Though we desperately miss the tabletop idea sessions in the design studio, the remote work ushered in by the pandemic has broadened our view of the available resources for a project and has led to remarkably integrated teamwork. Leveraging the available technology to bring in specialty resources from outside our region and add dexterity for team members will free us from many of the constraints that were simply part of our business before this year.

What trends are you seeing?
We’re seeing a real commitment to sustainability and energy efficiency and an awareness of the environmental considerations for projects. Our clients are interested in being more involved in the process to ensure the design reflects their priorities and requirements. We see a willingness to consider solutions that look forward to future capabilities and productivity.

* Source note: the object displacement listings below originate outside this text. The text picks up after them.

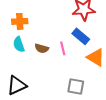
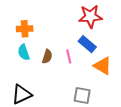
brown semicircle: (42, 48) -> (47, 56), turned -88

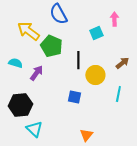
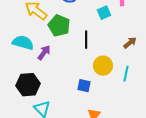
cyan semicircle: (15, 63) -> (23, 43), size x1.5
yellow circle: (95, 75) -> (103, 66), moved
blue square: (74, 97) -> (84, 86), moved

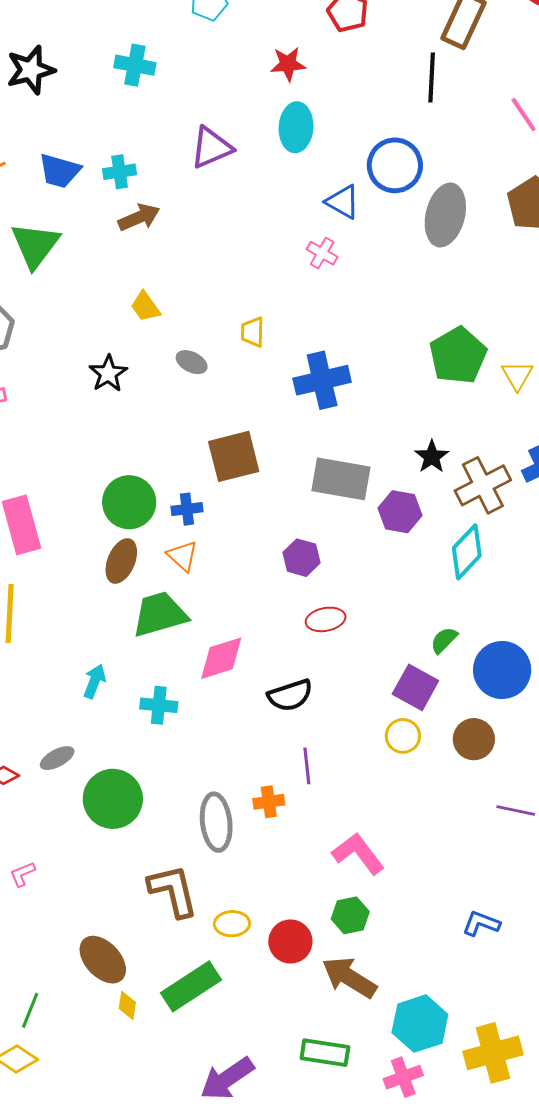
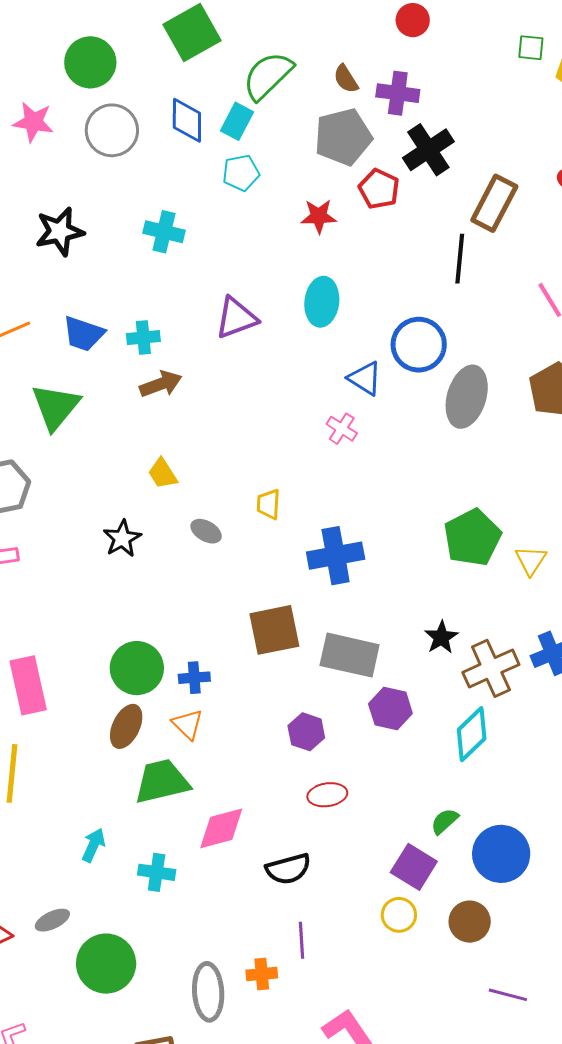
red star: (288, 64) -> (319, 216), moved
brown square: (234, 456) -> (274, 630), moved
purple hexagon: (400, 512) -> (390, 709), moved

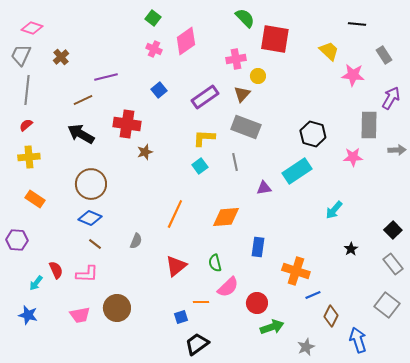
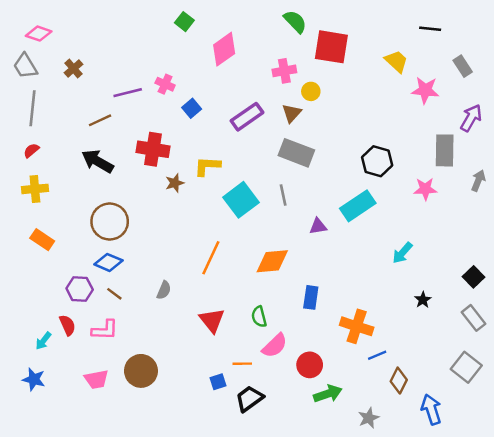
pink cross: (154, 49) -> (165, 84), moved
gray trapezoid: (21, 55) -> (25, 66), turned -55
yellow L-shape: (204, 138) -> (207, 166), moved
gray arrow: (397, 150) -> (478, 181), turned -66
cyan square: (200, 166) -> (241, 200), size x1.8
purple hexagon: (17, 240) -> (80, 289), moved
red triangle: (176, 266) -> (212, 320), turned -30
black trapezoid: (197, 344) -> (249, 399), moved

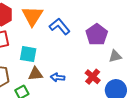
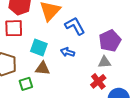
gray triangle: (115, 56) -> (104, 62), moved
blue arrow: (58, 77) -> (68, 52), moved

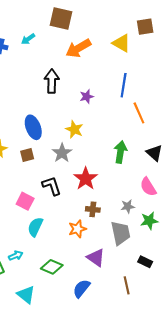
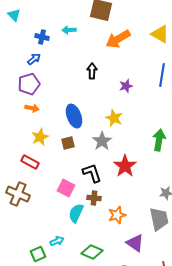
cyan arrow: (28, 39) -> (69, 30), turned 32
black arrow: (52, 81) -> (92, 71), size x0.7
brown cross: (93, 209) -> (94, 198), moved

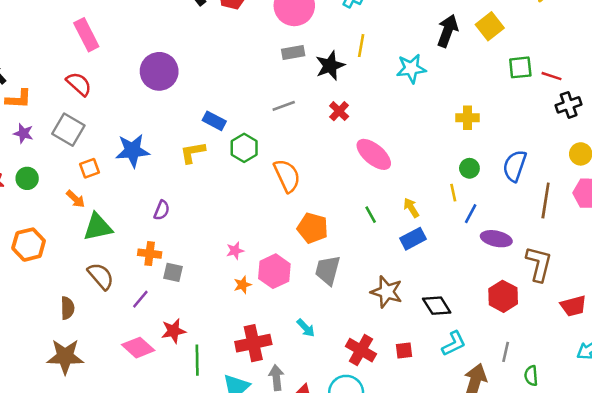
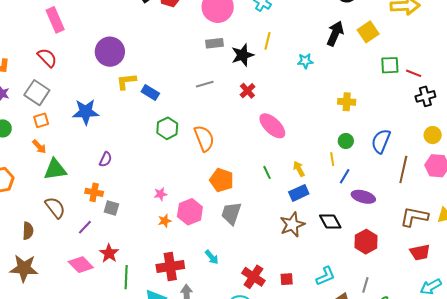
cyan star: (411, 68) -> (305, 61), size x0.7
green hexagon: (244, 148) -> (167, 128), moved
yellow L-shape: (193, 153) -> (126, 81), moved
orange square: (89, 168) -> (41, 120), moved
brown L-shape: (539, 264) -> (414, 217), moved, turned -96
brown star: (387, 292) -> (292, 225), moved, turned 30
black diamond: (437, 306) -> (330, 222), moved
red star: (173, 331) -> (109, 253), turned -30

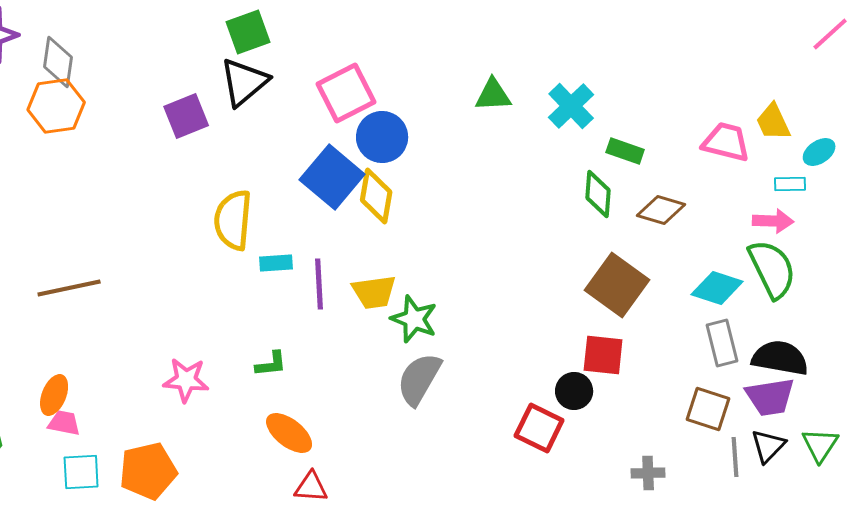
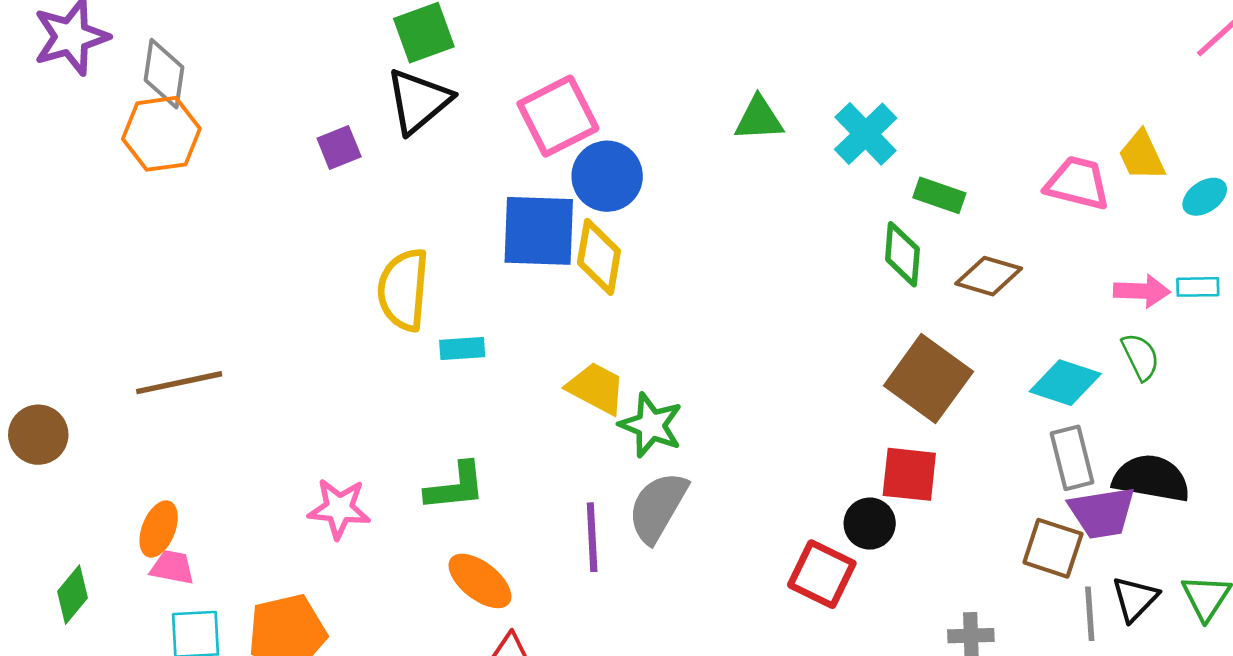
purple square: (186, 116) -> (339, 147), size x0.7
blue square: (332, 177) -> (539, 231), turned -38
cyan rectangle: (790, 184) -> (1198, 287), moved
green semicircle: (772, 269) -> (1140, 357), size x0.6
purple line: (319, 284) -> (592, 537), moved
yellow trapezoid: (374, 292) -> (596, 388), turned -144
green L-shape: (271, 364) -> (455, 487), size x1.4
purple trapezoid: (770, 397) -> (1102, 513), moved

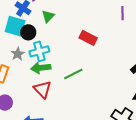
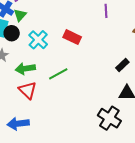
green triangle: (48, 16) -> (20, 15), moved
cyan cross: (39, 51) -> (38, 40), moved, turned -30

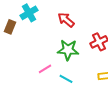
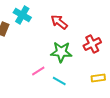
cyan cross: (29, 13) -> (22, 15), turned -30

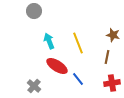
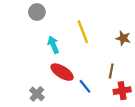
yellow line: (78, 43) -> (83, 32), moved
brown line: (107, 57) -> (111, 71), moved

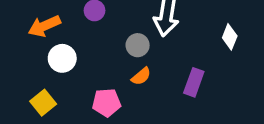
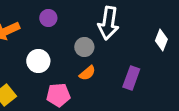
white circle: (62, 58) -> (38, 61), moved

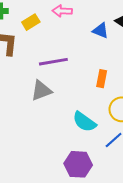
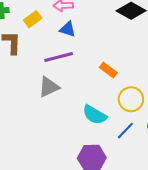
blue triangle: (101, 31) -> (68, 29), moved
orange rectangle: (102, 79) -> (108, 70), turned -60

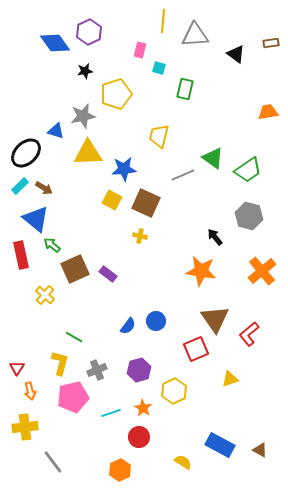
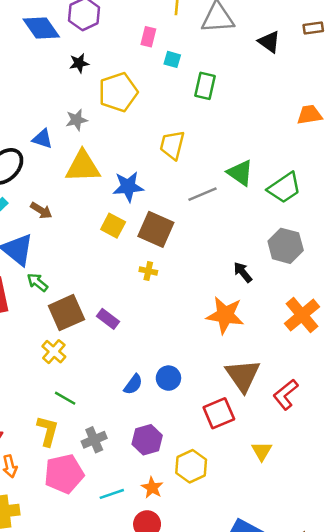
gray star: (83, 116) -> (77, 120), size x0.7
brown arrow: (44, 188) -> (41, 211), moved
yellow cross: (45, 295) -> (54, 352), moved
yellow triangle: (230, 379) -> (262, 451), turned -42

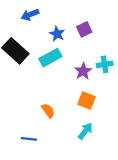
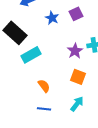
cyan rectangle: (50, 58) -> (31, 55), moved
blue line: (29, 139) -> (44, 109), moved

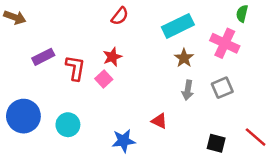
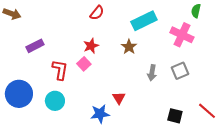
brown star: (184, 58) -> (129, 47), moved
red L-shape: (75, 68) -> (60, 70), moved
red triangle: (159, 121) -> (119, 98), moved, turned 32

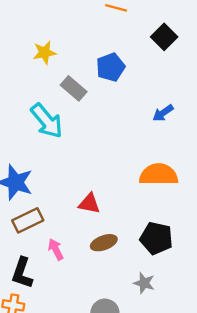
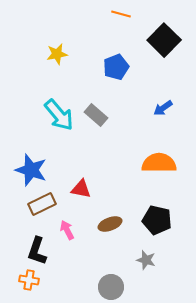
black square: (164, 37) -> (164, 40), size x1.4
gray rectangle: (74, 88) -> (96, 115), moved
red triangle: (89, 204) -> (81, 189), moved

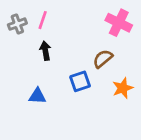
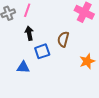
brown semicircle: (103, 59) -> (63, 39), moved, turned -35
blue square: (80, 81) -> (42, 51), moved

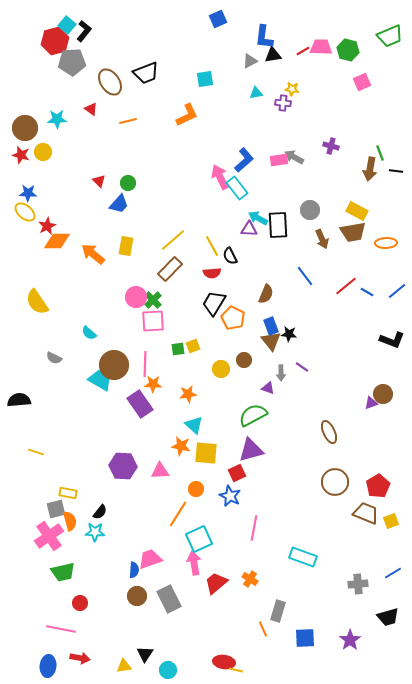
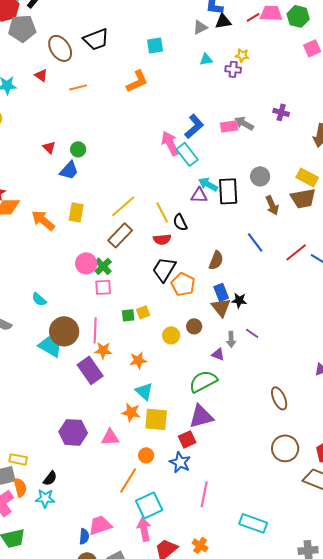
pink square: (153, 321) -> (103, 287), size x0.7

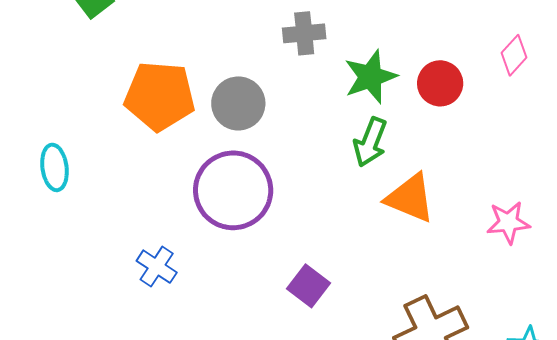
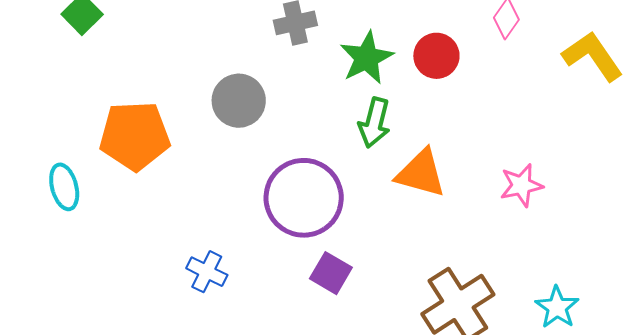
orange pentagon: (160, 96) -> (135, 136), moved
purple circle: (233, 190) -> (304, 198), moved
blue cross: (157, 267) -> (207, 272), moved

What’s the secret to creating a facility that fits in today’s construction build landscape?
Today’s market thrives on speed and dexterity. Harnessing collaborative design and streamlining processes to drive aggressive schedules will make design and construction firms more efficient and more competitive in the marketplace.

How do you see the construction marketplace shaping up in 2021?
We have been pleased to see the federal government moving forward with significant building projects throughout the pandemic, keeping people employed and moving development forward. Some other clients have paused momentum and are working to restore their funding streams so work can resume. We anticipate that the social distancing and PPE precautions will continue to be part of everyday life for some time, but do not expect these to significantly impact our work other than in seeing more virtual meetings and interactions.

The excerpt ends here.